THE RECORDS:
········

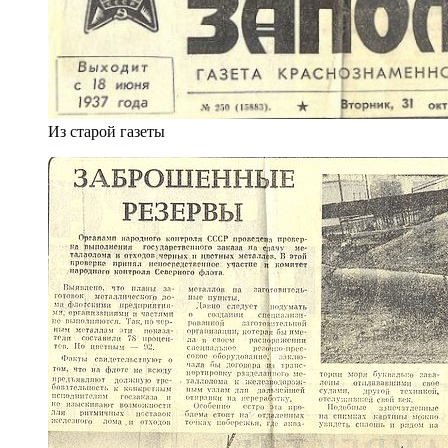
Из старой газеты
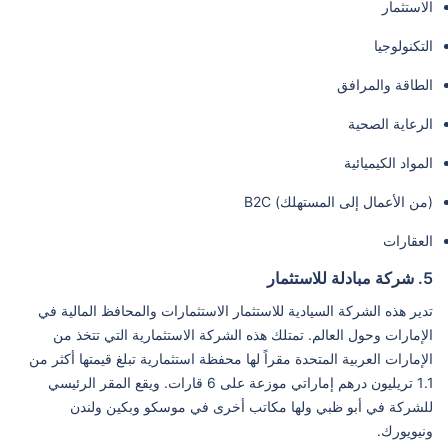
الاستثمار
التكنولوجيا
الطاقة والمرافق
الرعاية الصحية
المواد الكيميائية
(من الأعمال إلى المستهلك) B2C
العقارات
5. شركة مبادلة للاستثمار
تدير هذه الشركة السيادية للاستثمار الاستثمارات والمحافظ المالية في
الإمارات وحول العالم. تمتلك هذه الشركة الاستثمارية التي تتخذ من
الإمارات العربية المتحدة مقراً لها محفظة استثمارية تبلغ قيمتها أكثر من
1.1 تريليون درهم إماراتي موزعة على 6 قارات. ويقع المقر الرئيسي
للشركة في أبو ظبي ولها مكاتب أخرى في موسكو وبكين ولندن
ونيويورك.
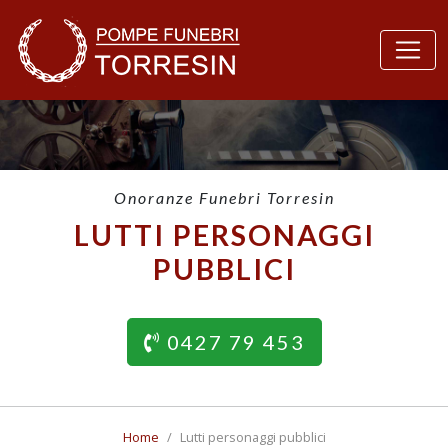
Onoranze Funebri Torresin
LUTTI PERSONAGGI
PUBBLICI
0427 79 453
Home
Lutti personaggi pubblici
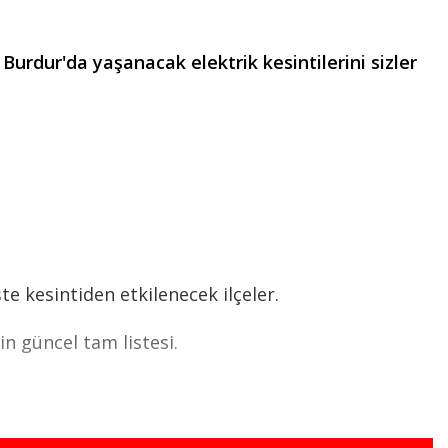
Burdur'da yaşanacak elektrik kesintilerini sizler
e kesintiden etkilenecek ilçeler.
n güncel tam listesi.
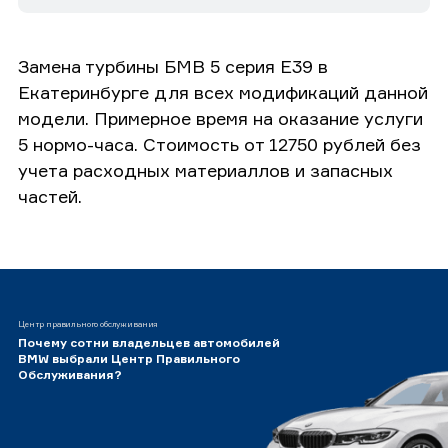
Замена турбины БМВ 5 серия E39 в
Екатеринбурге для всех модификаций данной
модели. Примерное время на оказание услуги
5 нормо-часа. Стоимость от 12750 рублей без
учета расходных материаллов и запасных
частей.
Центр правильного обслуживания
Почему сотни владельцев автомобилей
BMW выбрали Центр Правильного
Обслуживания?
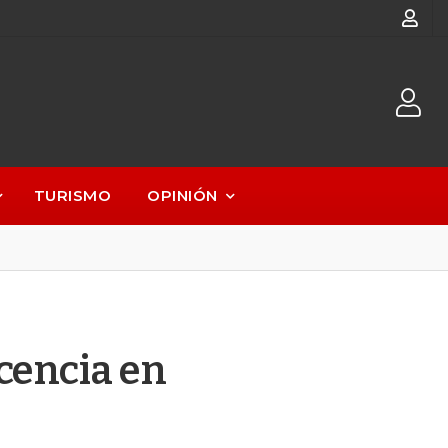
TURISMO
OPINIÓN
cencia en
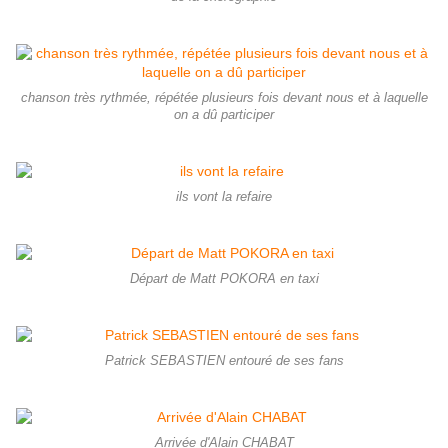
chanson très rythmée, répétée plusieurs fois devant nous et à laquelle
on a dû participer
ils vont la refaire
Départ de Matt POKORA en taxi
Patrick SEBASTIEN entouré de ses fans
Arrivée d'Alain CHABAT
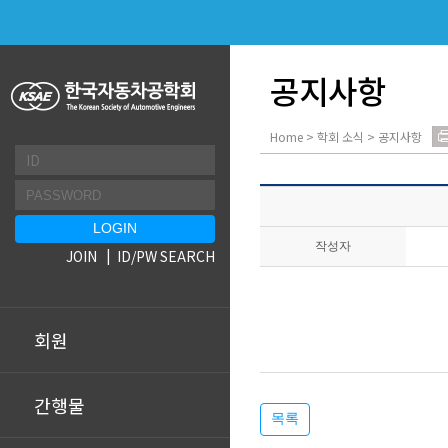
공지사항
Home > 학회 소식 > 공지사항
작성자
JOIN
ID/PW SEARCH
회원
간행물
목록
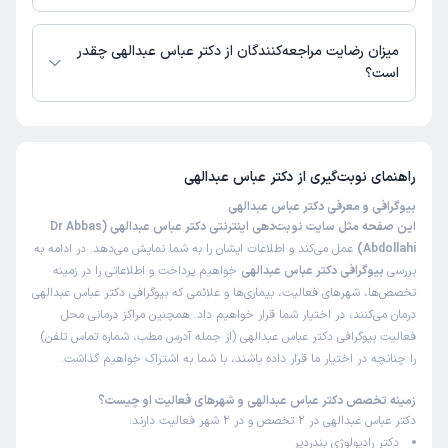
زمان نوبت‌دهی و پذیرش بیماران با هماهنگی مطب مشخص می‌شود.
میزان رضایت مراجعه‌کنندگان از دکتر عباس عبدالهی چقدر
است؟
تاکنون امتیازی به دکتر عباس عبدالهی داده نشده است.
راهنمای نوبت‌گیری از
دکتر عباس عبدالهی
بیوگرافی و معرفی دکتر عباس عبدالهی
این صفحه مثل سایت نوبت‌دهی اینترنتی دکتر عباس عبدالهی (Dr Abbas
Abdollahi)
عمل می‌کند و اطلاعات ایشان را به شما نمایش می‌دهد. در ادامه به
بررسی
بیوگرافی دکتر عباس عبدالهی
خواهیم پرداخت و اطلاعاتی را در زمینه
تخصص‌ها، شهرهای فعالیت، بیماری‌ها و علائمی که بیوگرافی دکتر عباس عبدالهی
درمان می‌کنند، در اختیار شما قرار خواهیم داد. همچنین مراکز درمانی محل
فعالیت بیوگرافی دکتر عباس عبدالهی (از جمله آدرس مطب، شماره تماس تلفن)
را چنانچه در اختیار ما قرار داده باشند، با شما به اشتراک خواهیم گذاشت.
زمینه تخصص دکتر عباس عبدالهی و شهرهای فعالیت او چیست؟
دکتر عباس عبدالهی در 2 تخصص و در 2 شهر فعالیت دارند:
دکتر رادیولوژی بندردیر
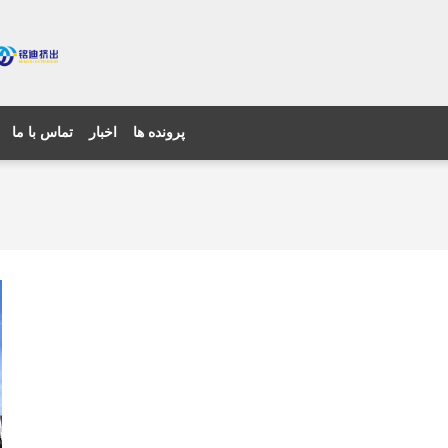
پرونده ها
اخبار
تماس با ما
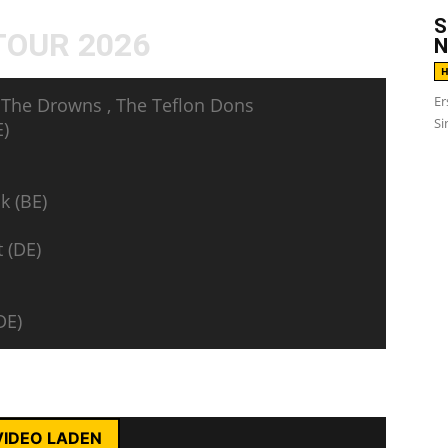
S
TOUR 2026
N
H
Er
 The Drowns , The Teflon Dons
Si
E)
k (BE)
 (DE)
DE)
rst du die Datenschutzerklärung von YouTube.
ehr erfahren
VIDEO LADEN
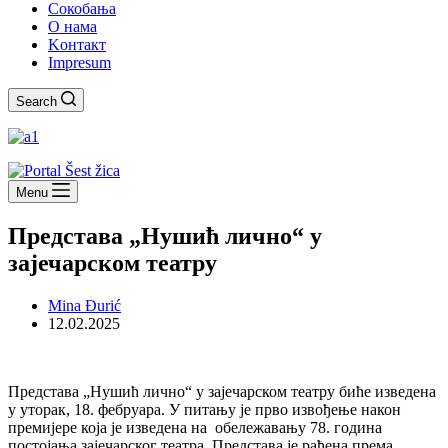
Сокобања
O нама
Kонтакт
Impresum
Search
Menu
Представа „Нушић лично“ у
зајечарском театру
Mina Đurić
12.02.2025
Представа „Нушић лично“ у зајечарском театру биће изведена
у уторак, 18. фебруара. У питању је прво извођење након
премијере која је изведена на обележавању 78. година
постојања зајечарског театра. Представа је рађена према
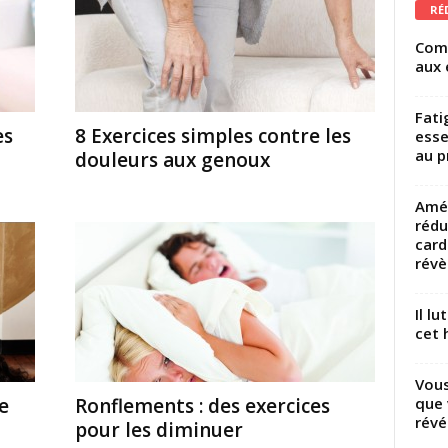
RÉ
Comm
aux 
Fati
es
8 Exercices simples contre les
esse
au p
douleurs aux genoux
Amél
rédu
card
révèl
Il l
cet h
Vous
que 
e
Ronflements : des exercices
révé
pour les diminuer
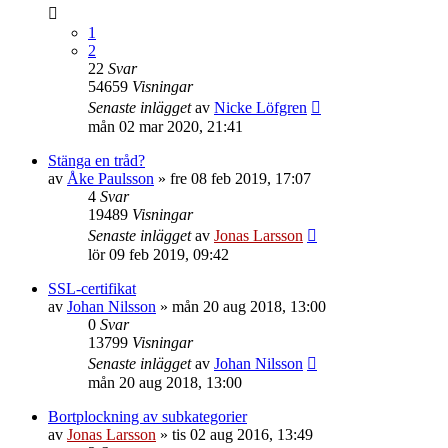
1
2
22
Svar
54659
Visningar
Senaste inlägget
av
Nicke Löfgren
mån 02 mar 2020, 21:41
Stänga en tråd?
av
Åke Paulsson
»
fre 08 feb 2019, 17:07
4
Svar
19489
Visningar
Senaste inlägget
av
Jonas Larsson
lör 09 feb 2019, 09:42
SSL-certifikat
av
Johan Nilsson
»
mån 20 aug 2018, 13:00
0
Svar
13799
Visningar
Senaste inlägget
av
Johan Nilsson
mån 20 aug 2018, 13:00
Bortplockning av subkategorier
av
Jonas Larsson
»
tis 02 aug 2016, 13:49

········

Your answer should be every line above that contains the word "دکتر".

EXERCISE RESULT:
میزان رضایت مراجعه‌کنندگان از دکتر عباس عبدالهی چقدر
تاکنون امتیازی به دکتر عباس عبدالهی داده نشده است.
دکتر عباس عبدالهی
بیوگرافی و معرفی دکتر عباس عبدالهی
این صفحه مثل سایت نوبت‌دهی اینترنتی دکتر عباس عبدالهی (Dr Abbas
بیوگرافی دکتر عباس عبدالهی
تخصص‌ها، شهرهای فعالیت، بیماری‌ها و علائمی که بیوگرافی دکتر عباس عبدالهی
فعالیت بیوگرافی دکتر عباس عبدالهی (از جمله آدرس مطب، شماره تماس تلفن)
زمینه تخصص دکتر عباس عبدالهی و شهرهای فعالیت او چیست؟
دکتر عباس عبدالهی در 2 تخصص و در 2 شهر فعالیت دارند:
دکتر رادیولوژی بندردیر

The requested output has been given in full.